- A preview of the North American Electric Reliability Corp.'s (NERC) 2021 Summer Reliability Assessment warns several regions are at risk of energy shortfalls in the case of above-normal temperatures. Cybersecurity is also a growing concern, according to NERC, in the wake of recent supply chain compromises.
- In particular, the report warns California will need 11 GW of late-afternoon energy transfers to meet system demand as solar output declines. Texas, New England and parts of the Midwest could also face shortages.
- Preliminary summer reliability conclusions were presented to the NERC board of trustees on Thursday. Director of Reliability Assessment and System Analysis John Moura said that despite the risks the report shed light on, there were still positive findings in the assessment, including improved restoration time following outages related to extreme weather and fewer instances of system misoperation.
Extreme weather has caused blackouts in Texas and California in the past year, leaving millions without power.
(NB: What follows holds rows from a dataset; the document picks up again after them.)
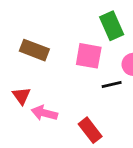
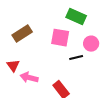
green rectangle: (112, 26) -> (76, 17), turned -42
brown rectangle: (34, 50) -> (22, 34), turned -54

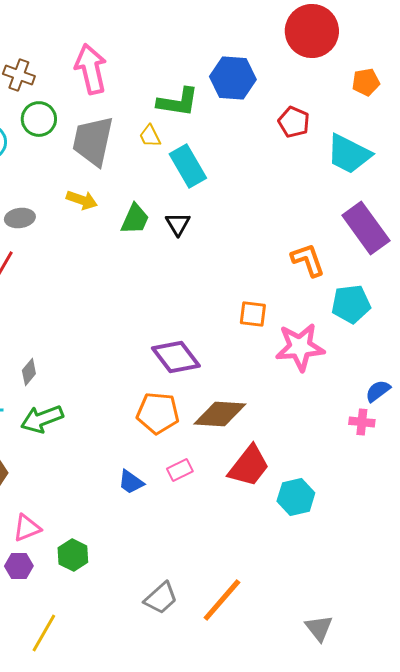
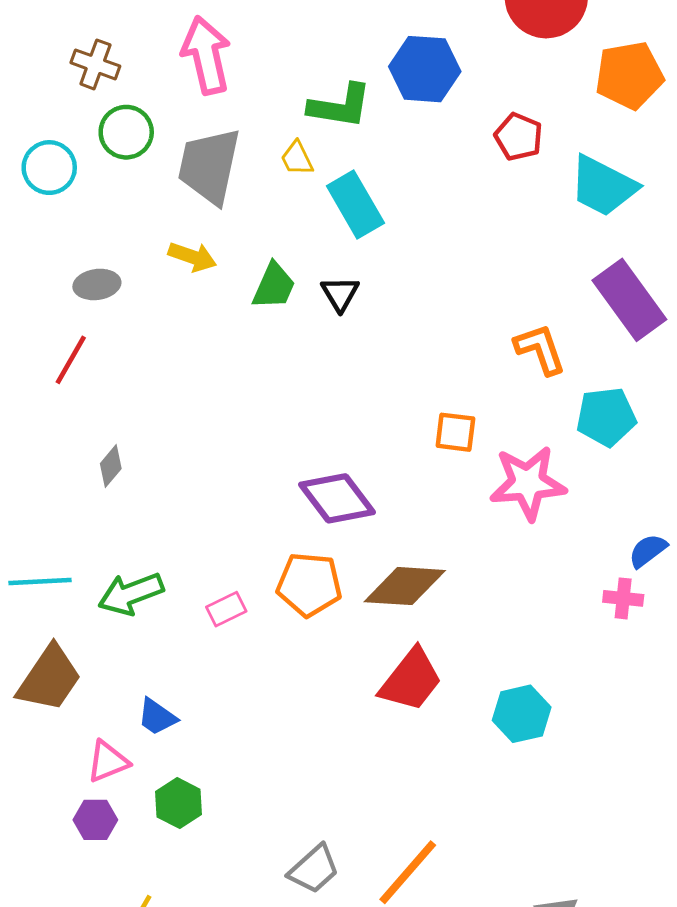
orange pentagon: (366, 82) -> (629, 75), size x1.6
gray diamond: (29, 372) -> (111, 466), moved
red trapezoid: (249, 466) -> (411, 680), moved
pink rectangle: (180, 470) -> (226, 609), moved
blue trapezoid: (131, 482) -> (157, 717), moved

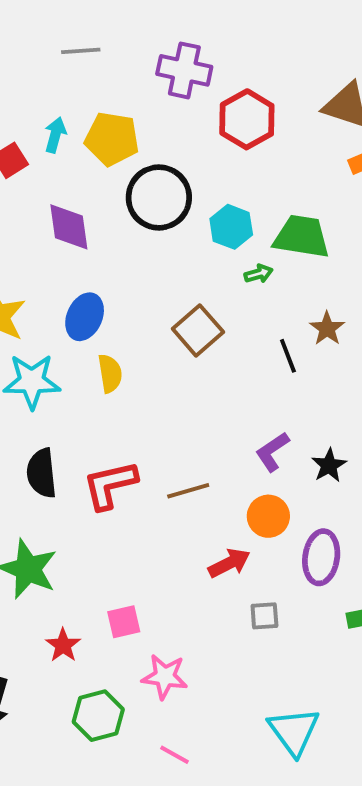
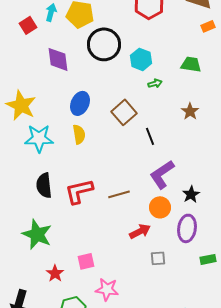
green trapezoid: (302, 237) -> (191, 64), moved, size x0.7
blue ellipse: (85, 317) -> (80, 103), moved
black line: (288, 356) -> (150, 136), moved
purple L-shape: (272, 452) -> (162, 174), size x1.4
black star: (329, 465) -> (191, 194), moved

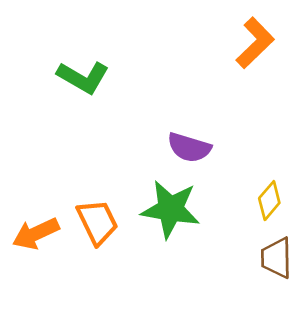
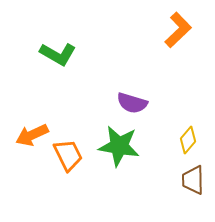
orange arrow: (36, 233) -> (32, 135), moved

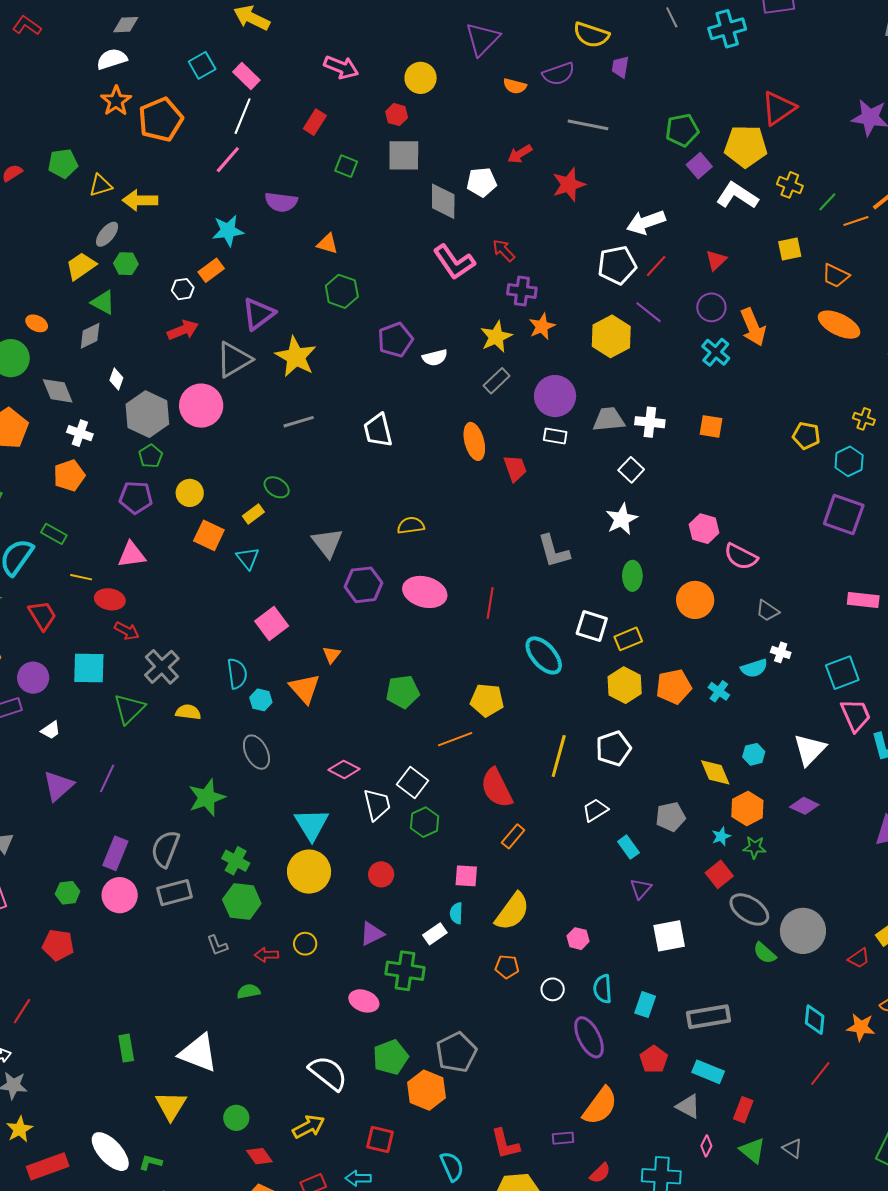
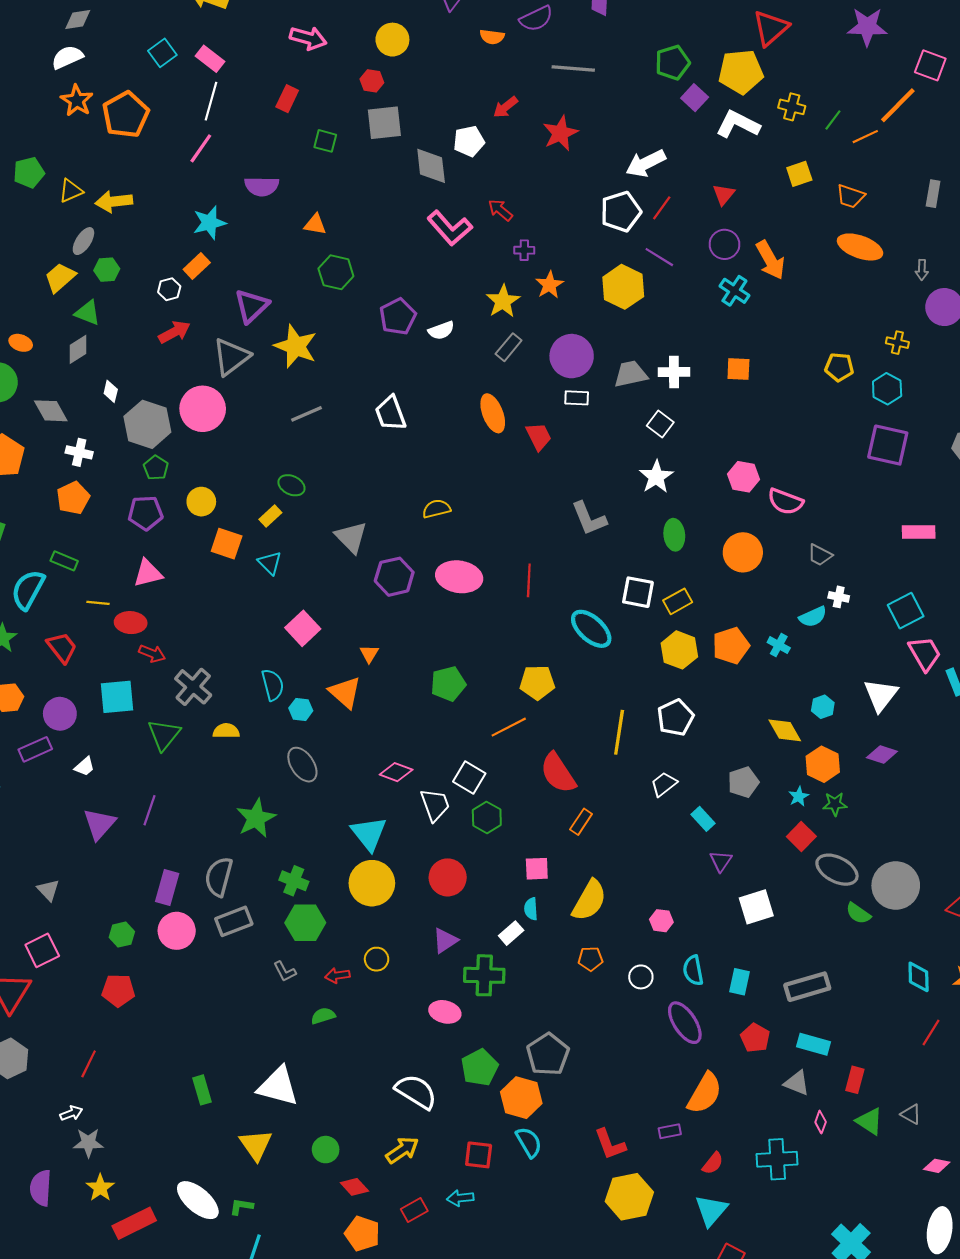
purple cross: (522, 291) -> (524, 250), size x0.7
red circle: (381, 874) -> (448, 877), size x1.4
cyan semicircle: (452, 1166) -> (529, 1142), moved

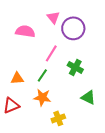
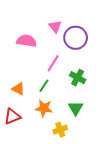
orange triangle: (17, 78) -> (18, 89), turned 32
green triangle: (88, 97) -> (76, 108), moved, turned 35

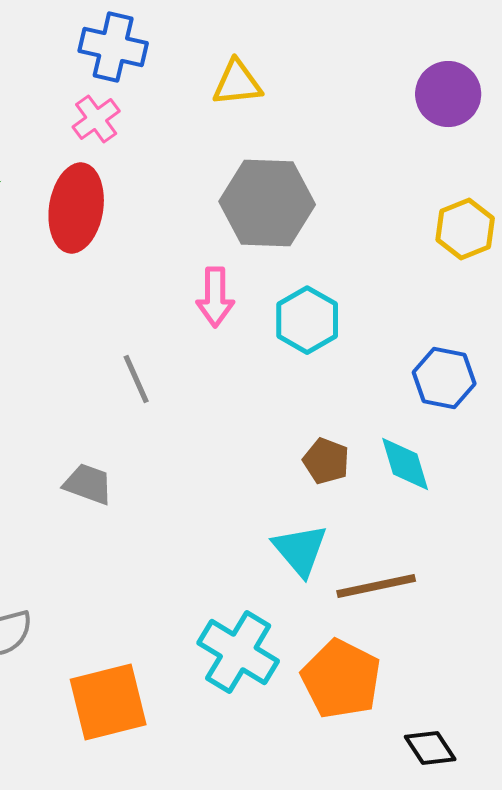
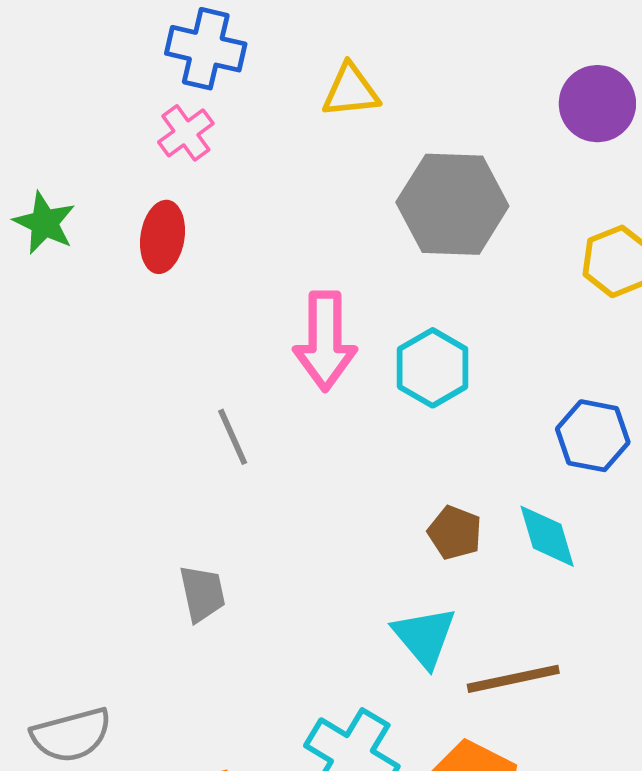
gray hexagon: (267, 203) -> (452, 204), moved
red ellipse: (76, 208) -> (163, 237), size x0.7
pink arrow: (215, 297) -> (325, 341), size x1.4
gray trapezoid: (88, 484) -> (202, 593), moved, turned 58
NERC said those states could face more problems this summer, and could be joined by New England and part of the Midwest.
Texas, New England and the Midcontinent ISO were found to have "elevated risk." California is the "greatest concern," said NERC. The 11 GW of energy imports could be necessary to meet late afternoon peak demand — in contrast to the 1 GW needed on a normal day.
CAISO officials acknowledge there is cause for concern, but say the system is better situated that it was a year ago.
The California Public Utilities Commission in February and March approved measures aimed at shoring up resources, including directing utilities to contract additional capacity from a variety of sources.
CAISO "anticipates supply conditions in 2021 to be better than 2020, but continues to see potential challenges in meeting demand during extreme heat waves," the grid operator said in its 2021 Summer Loads and Resources Assessment.
ISO New England issued a statement saying "we expect to have adequate resources to meet demand under normal and above average temperatures this summer. We'll be releasing our full summer outlook shortly."
The Electric Reliability Council of Texas (ERCOT), which operates most of the state's grid, has said it anticipates sufficient generation to meet peak loads this summer, but on May 6 also detailed three low-probability scenarios where extreme weather could lead to blackouts.
Texas grid officials say they expect record demand for electricity this summer, due to heat as well as population and economic growth in the state. ERCOT is heading into summer with a 15.7% reserve margin, according to the grid operator.
MISO has also projected adequate resources to meet peak demand this summer, despite a forecast of warmer-than-normal temperatures.
The grid operator expects a summer peak demand of 122 GW, and on May 3 said it has 146 GW of available capacity. However, MISO also acknowledged "that high load demand and high outages could drive operational challenges this summer."
"We expect sufficient resources to meet the summer peak demand based on information we received from our members and stakeholders," Renuka Chatterjee, MISO executive director of system operations, said in a statement.
Meanwhile, NERC officials caution that cyber attacks similar to the one earlier this month put the power system increasingly at risk.
"The Colonial pipeline attack underscores the interconnectedness of electricity with other infrastructures and is the reason we must redouble our focus on the reliability of the pipeline system that delivers essential fuel," NERC President and CEO Jim Robb said at last week's meeting. He noted that major weather events and the potential for supply chain compromises have ramped up the security and reliability risks for electric grids.
"If this had happened to a major natural gas line serving electricity generators under extreme cold weather conditions, the results could have been catastrophic," said Robb.
Colonial pipeline, which moves gasoline and other refined products along the east coast, voluntarily stopped flows of fuel when its information technology systems were compromised by ransomware. The pipeline paid a $5 million ransom to hackers to restore its system, Bloomberg reported.
Robb noted that NERC has previously recommended regulators establish cybersecurity standards for pipelines, similar to NERC's own security and reliability standards. The head of the Federal Energy Regulatory Commission has made similar recommendations.
"This is not a jurisdictional play," said Robb. "Rather, it underscores the need for foundational security standards for an industry that is critical to reliability and national security."